Putney met Annie at the door, and led her into the parlour beside the hall. He had a little crippled boy on his right arm, and he gave her his left hand. In the parlour he set his burden down in a chair, and the child drew up under his thin arms a pair of crutches that stood beside it. His white face had the eager purity and the waxen translucence which we see in sufferers from hip-disease.
“This is our Winthrop,” said his father, beginning to talk at once. “We receive the company and do the honours while mother’s looking after the tea. We only keep one undersized girl,” he explained more directly to Annie, “and Ellen has to be chief cook and bottlewasher herself. She’ll be in directly. Just lay off your bonnet anywhere.”
She was taking in the humility of the house and its belongings while she received the impression of an unimagined simplicity in its life from his easy explanations. The furniture was in green terry, the carpet a harsh, brilliant tapestry; on the marble-topped centre table was a big clasp Bible and a basket with a stereoscope and views; the marbleised iron shelf above the stove-pipe hole supported two glass vases and a French clock under a glass bell; through the open door, across the oil-cloth of the hallway, she saw the white-painted pine balusters of the steep, cramped stairs. It was clear that neither Putney nor his wife had been touched by the aesthetic craze; the parlour was in the tastelessness of fifteen years before; but after the decoration of South Hatboro’, she found a delicious repose in it. Her eyes dwelt with relief on the wall-paper of French grey, sprigged with small gilt flowers, and broken by a few cold engravings and framed photographs.

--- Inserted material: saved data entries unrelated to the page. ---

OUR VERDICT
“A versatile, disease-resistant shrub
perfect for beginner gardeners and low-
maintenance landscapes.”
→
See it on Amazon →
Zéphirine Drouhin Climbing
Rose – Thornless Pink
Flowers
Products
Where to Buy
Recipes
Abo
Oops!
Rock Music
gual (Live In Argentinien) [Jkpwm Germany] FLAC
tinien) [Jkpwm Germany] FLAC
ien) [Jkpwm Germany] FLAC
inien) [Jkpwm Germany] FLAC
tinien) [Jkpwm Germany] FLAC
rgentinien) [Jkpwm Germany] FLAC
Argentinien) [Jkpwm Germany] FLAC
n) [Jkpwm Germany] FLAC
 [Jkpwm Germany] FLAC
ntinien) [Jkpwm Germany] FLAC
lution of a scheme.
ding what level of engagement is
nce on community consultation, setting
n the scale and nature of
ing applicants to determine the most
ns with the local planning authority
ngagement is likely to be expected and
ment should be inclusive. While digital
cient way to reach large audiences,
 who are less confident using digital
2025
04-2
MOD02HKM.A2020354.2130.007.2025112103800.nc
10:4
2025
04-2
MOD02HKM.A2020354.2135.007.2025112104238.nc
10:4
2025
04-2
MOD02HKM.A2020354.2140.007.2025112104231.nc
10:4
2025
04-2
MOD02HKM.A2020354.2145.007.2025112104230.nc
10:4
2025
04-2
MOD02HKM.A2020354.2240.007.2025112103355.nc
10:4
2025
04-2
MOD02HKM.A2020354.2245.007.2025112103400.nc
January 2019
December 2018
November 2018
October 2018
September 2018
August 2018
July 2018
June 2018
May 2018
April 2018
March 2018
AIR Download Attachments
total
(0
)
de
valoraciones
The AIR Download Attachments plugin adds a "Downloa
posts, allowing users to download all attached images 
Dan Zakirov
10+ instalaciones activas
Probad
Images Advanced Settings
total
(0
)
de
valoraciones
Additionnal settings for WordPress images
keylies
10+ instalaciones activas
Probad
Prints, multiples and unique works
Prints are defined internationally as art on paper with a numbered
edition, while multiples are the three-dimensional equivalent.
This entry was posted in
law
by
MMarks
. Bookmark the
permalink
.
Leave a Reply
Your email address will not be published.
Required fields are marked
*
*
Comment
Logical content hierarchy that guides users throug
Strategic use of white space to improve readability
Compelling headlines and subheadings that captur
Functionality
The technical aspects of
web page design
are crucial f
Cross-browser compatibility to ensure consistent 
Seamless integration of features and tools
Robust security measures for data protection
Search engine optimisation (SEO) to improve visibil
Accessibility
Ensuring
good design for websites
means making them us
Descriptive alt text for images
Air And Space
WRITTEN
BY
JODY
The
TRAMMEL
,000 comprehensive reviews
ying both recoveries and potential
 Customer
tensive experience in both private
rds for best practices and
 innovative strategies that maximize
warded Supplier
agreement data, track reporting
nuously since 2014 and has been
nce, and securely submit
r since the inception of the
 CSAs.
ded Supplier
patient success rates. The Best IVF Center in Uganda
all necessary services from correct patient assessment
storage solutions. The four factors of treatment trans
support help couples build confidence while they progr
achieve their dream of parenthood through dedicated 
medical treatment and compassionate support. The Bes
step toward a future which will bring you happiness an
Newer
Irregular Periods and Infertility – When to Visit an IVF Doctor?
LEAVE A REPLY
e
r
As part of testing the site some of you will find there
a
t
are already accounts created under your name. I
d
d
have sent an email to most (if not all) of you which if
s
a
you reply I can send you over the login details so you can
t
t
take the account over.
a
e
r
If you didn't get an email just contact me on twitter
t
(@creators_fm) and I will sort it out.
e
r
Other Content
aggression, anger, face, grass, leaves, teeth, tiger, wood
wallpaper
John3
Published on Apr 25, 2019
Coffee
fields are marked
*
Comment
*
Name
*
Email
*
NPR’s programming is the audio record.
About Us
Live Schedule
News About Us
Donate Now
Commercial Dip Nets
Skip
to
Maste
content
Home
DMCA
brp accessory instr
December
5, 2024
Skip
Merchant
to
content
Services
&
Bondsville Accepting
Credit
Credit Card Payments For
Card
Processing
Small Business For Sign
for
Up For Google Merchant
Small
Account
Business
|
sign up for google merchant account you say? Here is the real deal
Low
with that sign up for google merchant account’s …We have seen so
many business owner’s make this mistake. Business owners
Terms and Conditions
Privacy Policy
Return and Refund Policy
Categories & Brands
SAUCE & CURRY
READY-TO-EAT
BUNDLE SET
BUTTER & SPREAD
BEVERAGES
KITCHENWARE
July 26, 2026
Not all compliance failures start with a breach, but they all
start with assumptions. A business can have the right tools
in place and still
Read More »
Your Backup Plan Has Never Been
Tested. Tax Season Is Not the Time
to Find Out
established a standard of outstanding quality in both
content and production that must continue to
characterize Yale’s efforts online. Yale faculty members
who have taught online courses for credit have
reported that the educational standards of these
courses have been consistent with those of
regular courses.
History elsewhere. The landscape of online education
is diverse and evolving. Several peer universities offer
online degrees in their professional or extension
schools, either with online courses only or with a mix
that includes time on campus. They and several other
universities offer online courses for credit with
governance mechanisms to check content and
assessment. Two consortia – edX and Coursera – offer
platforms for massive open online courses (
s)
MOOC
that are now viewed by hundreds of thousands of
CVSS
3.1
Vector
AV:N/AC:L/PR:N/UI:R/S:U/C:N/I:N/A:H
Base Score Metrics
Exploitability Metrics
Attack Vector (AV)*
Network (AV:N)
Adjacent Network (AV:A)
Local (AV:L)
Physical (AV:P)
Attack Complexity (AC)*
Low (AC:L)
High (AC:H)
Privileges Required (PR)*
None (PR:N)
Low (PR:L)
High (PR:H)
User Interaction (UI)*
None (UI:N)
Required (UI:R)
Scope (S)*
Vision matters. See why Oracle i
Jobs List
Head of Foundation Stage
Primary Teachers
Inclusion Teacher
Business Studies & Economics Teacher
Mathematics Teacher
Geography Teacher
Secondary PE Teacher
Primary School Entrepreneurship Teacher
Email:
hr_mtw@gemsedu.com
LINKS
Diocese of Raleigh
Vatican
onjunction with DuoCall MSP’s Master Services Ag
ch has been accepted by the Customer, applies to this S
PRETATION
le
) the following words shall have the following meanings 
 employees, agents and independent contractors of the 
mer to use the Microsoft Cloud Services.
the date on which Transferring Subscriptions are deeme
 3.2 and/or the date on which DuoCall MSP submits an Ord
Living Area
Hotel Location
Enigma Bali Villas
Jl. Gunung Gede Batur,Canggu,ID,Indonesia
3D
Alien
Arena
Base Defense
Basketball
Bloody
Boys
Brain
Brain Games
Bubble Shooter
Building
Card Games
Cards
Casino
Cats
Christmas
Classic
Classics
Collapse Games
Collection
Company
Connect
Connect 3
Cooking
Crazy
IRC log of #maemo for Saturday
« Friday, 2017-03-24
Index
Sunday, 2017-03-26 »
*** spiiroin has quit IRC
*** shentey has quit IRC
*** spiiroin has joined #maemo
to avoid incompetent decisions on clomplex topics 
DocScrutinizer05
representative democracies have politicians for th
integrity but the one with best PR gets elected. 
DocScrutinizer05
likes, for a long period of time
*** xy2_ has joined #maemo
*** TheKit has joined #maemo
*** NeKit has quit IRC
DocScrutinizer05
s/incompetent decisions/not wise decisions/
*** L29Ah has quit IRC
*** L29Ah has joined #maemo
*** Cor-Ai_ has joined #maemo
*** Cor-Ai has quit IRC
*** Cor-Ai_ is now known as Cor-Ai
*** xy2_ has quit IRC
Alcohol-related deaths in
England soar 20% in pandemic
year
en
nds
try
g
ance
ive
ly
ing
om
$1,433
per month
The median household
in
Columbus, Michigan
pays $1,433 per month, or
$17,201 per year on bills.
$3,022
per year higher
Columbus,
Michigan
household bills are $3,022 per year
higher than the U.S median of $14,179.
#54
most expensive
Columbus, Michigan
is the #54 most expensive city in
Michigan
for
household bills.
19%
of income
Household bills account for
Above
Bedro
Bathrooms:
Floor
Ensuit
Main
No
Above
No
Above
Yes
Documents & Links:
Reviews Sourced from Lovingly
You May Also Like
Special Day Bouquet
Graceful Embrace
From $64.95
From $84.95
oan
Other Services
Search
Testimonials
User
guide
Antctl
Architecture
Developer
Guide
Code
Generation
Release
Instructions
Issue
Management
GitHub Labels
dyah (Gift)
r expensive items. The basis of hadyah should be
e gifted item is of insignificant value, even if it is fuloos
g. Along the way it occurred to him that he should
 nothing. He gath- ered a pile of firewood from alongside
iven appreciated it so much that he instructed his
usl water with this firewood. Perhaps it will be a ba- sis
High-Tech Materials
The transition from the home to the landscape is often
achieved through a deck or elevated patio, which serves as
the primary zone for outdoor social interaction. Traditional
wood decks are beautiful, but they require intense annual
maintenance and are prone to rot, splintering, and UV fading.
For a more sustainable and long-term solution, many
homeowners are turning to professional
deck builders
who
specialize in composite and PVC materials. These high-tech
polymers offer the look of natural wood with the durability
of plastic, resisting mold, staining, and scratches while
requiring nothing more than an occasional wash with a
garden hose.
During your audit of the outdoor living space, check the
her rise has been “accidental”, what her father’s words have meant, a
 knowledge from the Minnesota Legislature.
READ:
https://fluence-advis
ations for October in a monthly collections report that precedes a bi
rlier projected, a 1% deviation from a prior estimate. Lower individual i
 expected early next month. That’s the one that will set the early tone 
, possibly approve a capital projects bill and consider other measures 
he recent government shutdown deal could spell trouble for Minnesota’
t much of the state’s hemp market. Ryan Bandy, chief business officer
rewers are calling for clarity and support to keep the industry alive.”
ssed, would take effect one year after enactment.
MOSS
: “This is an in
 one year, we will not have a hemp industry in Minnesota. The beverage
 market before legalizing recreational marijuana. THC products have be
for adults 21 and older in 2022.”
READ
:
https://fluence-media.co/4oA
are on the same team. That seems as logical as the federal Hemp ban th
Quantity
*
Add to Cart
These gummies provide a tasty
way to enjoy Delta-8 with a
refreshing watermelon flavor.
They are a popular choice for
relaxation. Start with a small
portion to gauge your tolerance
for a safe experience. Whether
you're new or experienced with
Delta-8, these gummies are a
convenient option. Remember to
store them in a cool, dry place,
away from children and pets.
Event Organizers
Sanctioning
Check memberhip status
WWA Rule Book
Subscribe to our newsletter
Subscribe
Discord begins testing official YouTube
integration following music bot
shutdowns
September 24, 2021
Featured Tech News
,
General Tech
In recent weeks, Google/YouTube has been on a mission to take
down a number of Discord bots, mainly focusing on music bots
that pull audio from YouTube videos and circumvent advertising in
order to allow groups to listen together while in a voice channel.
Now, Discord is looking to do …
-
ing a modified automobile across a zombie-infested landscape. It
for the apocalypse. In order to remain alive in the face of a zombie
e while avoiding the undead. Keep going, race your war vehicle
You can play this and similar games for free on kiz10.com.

Putney himself was as little decorated as the parlour. He had put on a clean shirt, but the bulging bosom had broken away from its single button, and showed two se
rrated edges of ragged linen; his collar lost itself from time to time under the rise of his plastron scarf band, which kept escaping from the stud that ought to have held it down behind. His hair was brushed smoothly across a forehead which looked as innocent and gentle as the little boy’s.
“We don’t often give these festivities,” he went on, “but you don’t come home once in twelve years every day, Annie. I can’t tell you how glad I am to see you in our house; and Ellen’s just as excited as the rest of us; she was sorry to miss you when she called.”
“You’re very kind, Ralph. I can’t tell you what a pleasure it was to come, and I’m not going to let the trouble I’m giving spoil my pleasure.”
“Well, that’s right,” said Putney. “We sha’n’t either.” He took out a cigar and put it into his mouth. “It’s only a dry smoke. Ellen makes me let up on my chewing when we have company, and I must have something in my mouth, so I get a cigar. It’s a sort of compromise. I’m a terribly nervous man, Annie; you can’t imagine. If it wasn’t for the grace of God, I think I should fly to pieces sometimes. But I guess that’s what holds me together — that and Winthy here. I dropped him on the stairs out there, when I was drunk, one night. I saw you looking at them; I suppose you’ve been told; it’s all right. I presume the Almighty knows what He’s about; but sometimes He appears to save at the spigot and waste at the bung-hole, like the rest of us. He let me cripple my boy to reform me.”
“Don’t, Ralph!” said Annie, with a voice of low entreaty. She turned and spoke to the child, and asked him if he would not come to see her.
“What?” he asked, breaking with a sort of absent-minded start from his intentness upon his father’s words.
She repeated her invitation.
“Thanks!” he said, in the prompt, clear little pipe which startles by its distinctness and decision on the lips of crippled children. “I guess father’ll bring me some day. Don’t you want I should go out and tell mother she’s here?” he asked his father.